▸ **Dataset extract**
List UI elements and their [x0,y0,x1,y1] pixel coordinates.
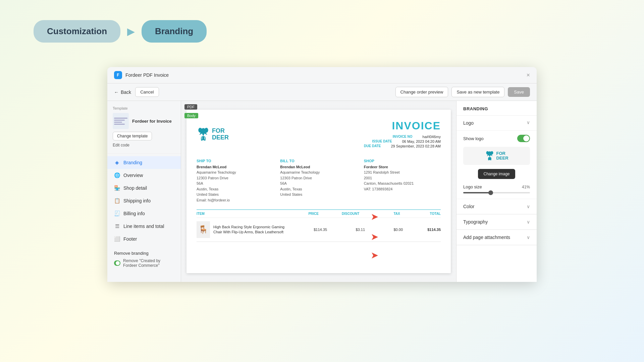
template-label: Template [113,106,175,110]
header-discount: DISCOUNT [319,212,359,216]
typography-chevron-icon: ∨ [527,219,530,225]
logo-size-value: 41% [522,185,530,189]
list-icon: ☰ [114,223,120,229]
logo-section-label: Logo [463,120,474,126]
item-total: $114.35 [403,228,441,232]
shop-col: SHOP Fordeer Store 1291 Randolph Street … [364,159,441,203]
invoice-header: FOR DEER INVOICE INVOICE NO ha#I046my [197,120,441,149]
show-logo-toggle[interactable] [517,135,530,142]
shipping-icon: 📋 [114,198,120,204]
header-tax: TAX [359,212,400,216]
color-section: Color ∨ [457,199,537,215]
show-logo-label: Show logo [463,136,484,141]
sidebar-item-shipping-info[interactable]: 📋 Shipping info [107,194,181,207]
logo-size-row: Logo size 41% [463,184,530,189]
body-badge: Body [184,113,198,118]
invoice-word: INVOICE [364,120,441,132]
change-template-button[interactable]: Change template [113,132,152,140]
logo-size-label: Logo size [463,184,482,189]
shop-icon: 🏪 [114,185,120,191]
cancel-button[interactable]: Cancel [135,87,159,97]
left-sidebar: Template Fordeer for Invoice Change temp… [107,101,181,282]
remove-branding-toggle[interactable] [114,260,120,266]
for-deer-logo: FOR DEER [197,120,229,149]
sidebar-item-billing-info[interactable]: 🧾 Billing info [107,207,181,220]
back-button[interactable]: ← Back [114,89,131,95]
pdf-preview-area: PDF Body FOR [181,101,456,282]
logo-chevron-icon: ∧ [527,120,530,126]
logo-preview-deer-icon [485,151,495,161]
logo-size-slider[interactable] [463,192,530,193]
item-tax: $0.00 [365,228,403,232]
branding-icon: ◈ [114,160,120,166]
template-name: Fordeer for Invoice [132,119,172,124]
item-thumbnail: 🪑 [197,221,210,238]
back-icon: ← [114,89,119,95]
item-name: High Back Racing Style Ergonomic Gaming … [213,225,289,235]
header-price: PRICE [278,212,319,216]
sidebar-item-shop-detail[interactable]: 🏪 Shop detail [107,182,181,194]
globe-icon: 🌐 [114,172,120,178]
window-title: Fordeer PDF Invoice [125,72,169,78]
branding-panel-title: BRANDING [457,101,537,116]
invoice-title-block: INVOICE INVOICE NO ha#I046my ISSUE DATE … [364,120,441,149]
header-item: ITEM [197,212,278,216]
color-section-header[interactable]: Color ∨ [457,199,537,214]
typography-section-label: Typography [463,219,488,225]
invoice-meta: INVOICE NO ha#I046my ISSUE DATE 06 May, … [364,135,441,148]
logo-section-content: Show logo FORDEER [457,131,537,199]
billing-icon: 🧾 [114,210,120,217]
attachments-chevron-icon: ∨ [527,235,530,240]
app-window: F Fordeer PDF Invoice × ← Back Cancel Ch… [107,67,537,282]
remove-branding-toggle-row: Remove "Created by Fordeer Commerce" [107,257,181,269]
content-area: Template Fordeer for Invoice Change temp… [107,101,537,282]
toolbar: ← Back Cancel Change order preview Save … [107,83,537,101]
line-items-table: ITEM PRICE DISCOUNT TAX TOTAL 🪑 High Bac… [197,209,441,242]
ship-to-col: SHIP TO Brendan McLeod Aquamarine Teacho… [197,159,273,203]
sidebar-item-footer[interactable]: ⬜ Footer [107,233,181,245]
deer-svg-icon [197,127,210,141]
branding-panel: BRANDING Logo ∧ Show logo [456,101,537,282]
item-price: $114.35 [289,228,327,232]
title-bar: F Fordeer PDF Invoice × [107,67,537,83]
logo-preview: FORDEER [463,147,530,165]
close-button[interactable]: × [526,72,530,79]
add-attachments-label: Add page attachments [463,235,510,240]
app-icon: F [114,71,122,79]
address-section: SHIP TO Brendan McLeod Aquamarine Teacho… [197,159,441,203]
add-attachments-section-header[interactable]: Add page attachments ∨ [457,230,537,245]
template-thumbnail [113,113,129,129]
sidebar-item-branding[interactable]: ◈ Branding [107,156,181,169]
breadcrumb-arrow: ▶ [127,25,135,37]
sidebar-item-line-items[interactable]: ☰ Line items and total [107,220,181,233]
sidebar-item-overview[interactable]: 🌐 Overview [107,169,181,182]
change-image-button[interactable]: Change image [478,169,515,179]
pdf-badge: PDF [184,104,197,110]
invoice-paper: FOR DEER INVOICE INVOICE NO ha#I046my [186,110,451,273]
color-chevron-icon: ∨ [527,204,530,209]
table-header-row: ITEM PRICE DISCOUNT TAX TOTAL [197,210,441,218]
change-order-preview-button[interactable]: Change order preview [395,87,448,97]
show-logo-row: Show logo [463,135,530,142]
step-branding[interactable]: Branding [142,20,207,43]
typography-section-header[interactable]: Typography ∨ [457,215,537,230]
logo-section: Logo ∧ Show logo [457,116,537,199]
step-customization[interactable]: Customization [34,20,120,43]
typography-section: Typography ∨ [457,215,537,230]
remove-branding-text: Remove "Created by Fordeer Commerce" [123,258,174,268]
item-discount: $3.11 [327,228,365,232]
remove-branding-label: Remove branding [107,245,181,257]
edit-code-link[interactable]: Edit code [113,143,129,147]
bill-to-col: BILL TO Brendan McLeod Aquamarine Teacho… [280,159,357,203]
template-preview: Fordeer for Invoice [113,113,175,129]
save-as-new-template-button[interactable]: Save as new template [451,87,504,97]
add-attachments-section: Add page attachments ∨ [457,230,537,245]
save-button[interactable]: Save [508,87,530,97]
table-row: 🪑 High Back Racing Style Ergonomic Gamin… [197,218,441,242]
header-total: TOTAL [400,212,441,216]
sidebar-nav: ◈ Branding 🌐 Overview 🏪 Shop detail 📋 Sh… [107,156,181,245]
breadcrumb: Customization ▶ Branding [0,0,644,56]
footer-icon: ⬜ [114,236,120,242]
logo-section-header[interactable]: Logo ∧ [457,116,537,131]
color-section-label: Color [463,204,474,209]
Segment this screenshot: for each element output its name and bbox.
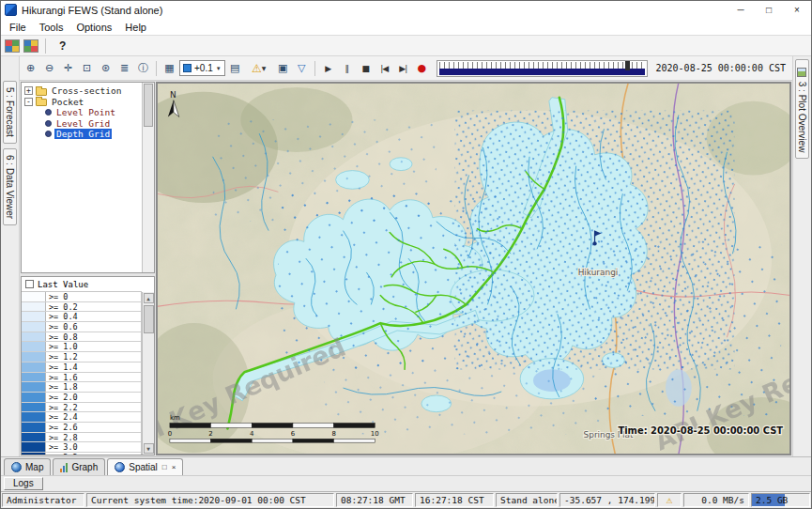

▸ **What the task asks**
What's needed is every record restated exactly, pictures excluded.

▸ **Response**
List UI elements and their [x0,y0,x1,y1] pixel coordinates.
template-label: Template [113,106,175,110]
header-discount: DISCOUNT [319,212,359,216]
typography-chevron-icon: ∨ [527,219,530,225]
logo-size-value: 41% [522,185,530,189]
list-icon: ☰ [114,223,120,229]
logo-section-label: Logo [463,120,474,126]
item-total: $114.35 [403,228,441,232]
shop-col: SHOP Fordeer Store 1291 Randolph Street … [364,159,441,203]
invoice-header: FOR DEER INVOICE INVOICE NO ha#I046my [197,120,441,149]
show-logo-toggle[interactable] [517,135,530,142]
shipping-icon: 📋 [114,198,120,204]
header-tax: TAX [359,212,400,216]
color-section: Color ∨ [457,199,537,215]
show-logo-label: Show logo [463,136,484,141]
sidebar-item-shipping-info[interactable]: 📋 Shipping info [107,194,181,207]
logo-size-row: Logo size 41% [463,184,530,189]
body-badge: Body [184,113,198,118]
invoice-word: INVOICE [364,120,441,132]
change-template-button[interactable]: Change template [113,132,152,140]
logo-size-label: Logo size [463,184,482,189]
shop-icon: 🏪 [114,185,120,191]
cancel-button[interactable]: Cancel [135,87,159,97]
left-sidebar: Template Fordeer for Invoice Change temp… [107,101,181,282]
remove-branding-toggle[interactable] [114,260,120,266]
for-deer-logo: FOR DEER [197,120,229,149]
sidebar-item-billing-info[interactable]: 🧾 Billing info [107,207,181,220]
back-button[interactable]: ← Back [114,89,131,95]
pdf-preview-area: PDF Body FOR [181,101,456,282]
logo-chevron-icon: ∧ [527,120,530,126]
logo-preview-deer-icon [485,151,495,161]
logo-size-slider[interactable] [463,192,530,193]
item-tax: $0.00 [365,228,403,232]
branding-icon: ◈ [114,160,120,166]
template-name: Fordeer for Invoice [132,119,172,124]
item-thumbnail: 🪑 [197,221,210,238]
back-icon: ← [114,89,119,95]
item-name: High Back Racing Style Ergonomic Gaming … [213,225,289,235]
header-price: PRICE [278,212,319,216]
sidebar-item-shop-detail[interactable]: 🏪 Shop detail [107,182,181,194]
globe-icon: 🌐 [114,172,120,178]
window-title: Fordeer PDF Invoice [125,72,169,78]
branding-panel-title: BRANDING [457,101,537,116]
invoice-title-block: INVOICE INVOICE NO ha#I046my ISSUE DATE … [364,120,441,149]
header-item: ITEM [197,212,278,216]
color-section-header[interactable]: Color ∨ [457,199,537,214]
typography-section-label: Typography [463,219,488,225]
invoice-meta: INVOICE NO ha#I046my ISSUE DATE 06 May, … [364,135,441,148]
logo-section-content: Show logo FORDEER [457,131,537,199]
billing-icon: 🧾 [114,210,120,217]
attachments-chevron-icon: ∨ [527,235,530,240]
app-window: F Fordeer PDF Invoice × ← Back Cancel Ch… [107,67,537,282]
remove-branding-toggle-row: Remove "Created by Fordeer Commerce" [107,257,181,269]
content-area: Template Fordeer for Invoice Change temp… [107,101,537,282]
toolbar: ← Back Cancel Change order preview Save … [107,83,537,101]
line-items-table: ITEM PRICE DISCOUNT TAX TOTAL 🪑 High Bac… [197,209,441,242]
ship-to-col: SHIP TO Brendan McLeod Aquamarine Teacho… [197,159,273,203]
sidebar-item-footer[interactable]: ⬜ Footer [107,233,181,245]
deer-svg-icon [197,127,210,141]
branding-panel: BRANDING Logo ∧ Show logo [456,101,537,282]
item-price: $114.35 [289,228,327,232]
title-bar: F Fordeer PDF Invoice × [107,67,537,83]
logo-preview: FORDEER [463,147,530,165]
close-button[interactable]: × [526,72,530,79]
add-attachments-label: Add page attachments [463,235,510,240]
app-icon: F [114,71,122,79]
address-section: SHIP TO Brendan McLeod Aquamarine Teacho… [197,159,441,203]
add-attachments-section-header[interactable]: Add page attachments ∨ [457,230,537,245]
template-thumbnail [113,113,129,129]
sidebar-item-branding[interactable]: ◈ Branding [107,156,181,169]
breadcrumb-arrow: ▶ [127,25,135,37]
sidebar-item-line-items[interactable]: ☰ Line items and total [107,220,181,233]
sidebar-item-overview[interactable]: 🌐 Overview [107,169,181,182]
change-image-button[interactable]: Change image [478,169,515,179]
pdf-badge: PDF [184,104,197,110]
invoice-paper: FOR DEER INVOICE INVOICE NO ha#I046my [186,110,451,273]
color-chevron-icon: ∨ [527,204,530,209]
table-header-row: ITEM PRICE DISCOUNT TAX TOTAL [197,210,441,218]
change-order-preview-button[interactable]: Change order preview [395,87,448,97]
show-logo-row: Show logo [463,135,530,142]
step-branding[interactable]: Branding [142,20,207,43]
typography-section-header[interactable]: Typography ∨ [457,215,537,230]
logo-section: Logo ∧ Show logo [457,116,537,199]
step-customization[interactable]: Customization [34,20,120,43]
typography-section: Typography ∨ [457,215,537,230]
remove-branding-text: Remove "Created by Fordeer Commerce" [123,258,174,268]
item-discount: $3.11 [327,228,365,232]
remove-branding-label: Remove branding [107,245,181,257]
edit-code-link[interactable]: Edit code [113,143,129,147]
bill-to-col: BILL TO Brendan McLeod Aquamarine Teacho… [280,159,357,203]
template-preview: Fordeer for Invoice [113,113,175,129]
save-as-new-template-button[interactable]: Save as new template [451,87,504,97]
add-attachments-section: Add page attachments ∨ [457,230,537,245]
save-button[interactable]: Save [508,87,530,97]
table-row: 🪑 High Back Racing Style Ergonomic Gamin… [197,218,441,242]
header-total: TOTAL [400,212,441,216]
sidebar-nav: ◈ Branding 🌐 Overview 🏪 Shop detail 📋 Sh… [107,156,181,245]
breadcrumb: Customization ▶ Branding [0,0,644,56]
footer-icon: ⬜ [114,236,120,242]
logo-section-header[interactable]: Logo ∧ [457,116,537,131]
color-section-label: Color [463,204,474,209]
Segment this screenshot: for each element output its name and bbox.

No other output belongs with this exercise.